Tomography is the T on CT image, sometimes known as computed tomography, which produces a cross-sectional image of the anatomy and is a form of diagnostic imaging used by physicians.
The only difference is that EM uses electrons instead of X-rays.
Roberts says cryo-EM imaging is a recent technique and it is the process his team is currently using to build their models.
“It will give you a very good idea of how the virus is designed and what its general structure is.”
This image, below, is an example of a tomogram taken by Roberts on April 17.
It shows nuclei of virus particles, red in color, enclosed in their yellow viral envelopes.
The green and purple parts are part of the host cell, which comes from an animal kidney.

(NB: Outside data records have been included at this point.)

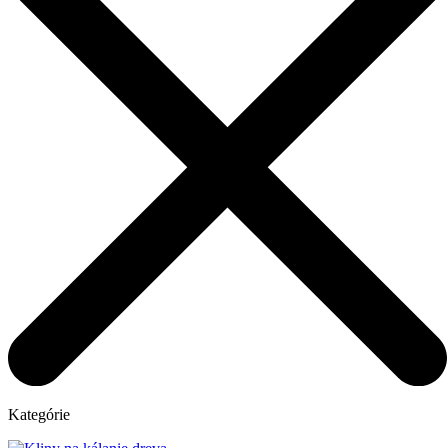
Kategórie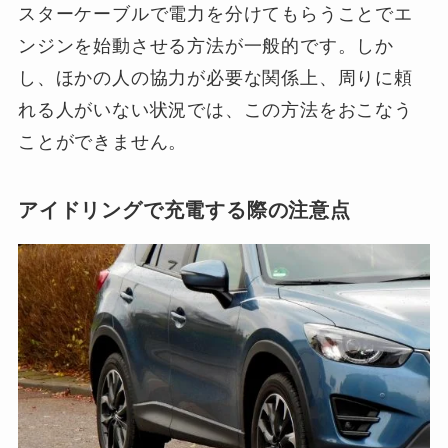
スターケーブルで電力を分けてもらうことでエ
ンジンを始動させる方法が一般的です。しか
し、ほかの人の協力が必要な関係上、周りに頼
れる人がいない状況では、この方法をおこなう
ことができません。
アイドリングで充電する際の注意点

One of the virus particles can be seen leaving the cell in a process known as budding, which is a form of replication.
This is a short 3D effect video of the tomogram showing the same portion of infected cell (as the image above).
It was produced by stitching together 126 individual two-dimensional EM images taken at different angles.
The thousands of collected EM images become parts of a puzzle, allowing scientists to reconstruct the virus’s atomic structure.
That will help explain your tactics: your strategy for getting in and out of the cell, how it reproduces, and what your weaknesses are.
Researchers can use existing drugs or develop new drugs to try to interrupt those viral processes.
The key is in those atoms, says Roberts.
“Once you understand the atomic structure of a virus, you have a pretty good idea of how to knock it down.”
Credits
- Reports: Stephen Hutcheon
- Design and production: Alex Palmer
- Images courtesy of Jason Roberts / VIDRL – Doherty Institute (with technical assistance from Andrew Leis / Bio21 Institute), Sandy Crameri / CSIRO and NIAID-RML.